**WHAT TO WORK ON**
Starting with the first line of the material, reproduce exactly each line up to and including the one that contains "sonu Atletico Madrid", leaving out every picture.

[Start of section]

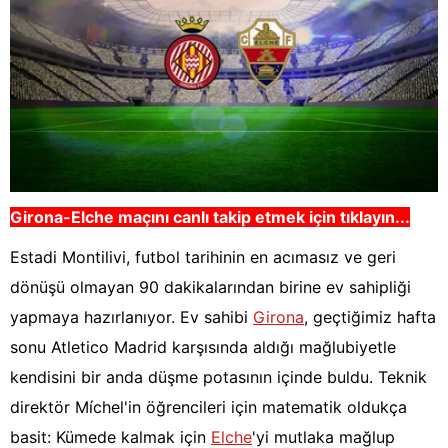
Girona-Elche
maçını canlı takip etmek için tıklayın...
Estadi Montilivi, futbol tarihinin en acımasız ve geri
dönüşü olmayan 90 dakikalarından birine ev sahipliği
yapmaya hazırlanıyor. Ev sahibi
Girona
, geçtiğimiz hafta
sonu Atletico Madrid karşısında aldığı mağlubiyetle
kendisini bir anda düşme potasının içinde buldu. Teknik
direktör Míchel'in öğrencileri için matematik oldukça
basit: Kümede kalmak için
Elche
'yi mutlaka mağlup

[End of section]

**EXPECTED OUTPUT**
Girona-Elche
maçını canlı takip etmek için tıklayın...
Estadi Montilivi, futbol tarihinin en acımasız ve geri
dönüşü olmayan 90 dakikalarından birine ev sahipliği
yapmaya hazırlanıyor. Ev sahibi
Girona
, geçtiğimiz hafta
sonu Atletico Madrid karşısında aldığı mağlubiyetle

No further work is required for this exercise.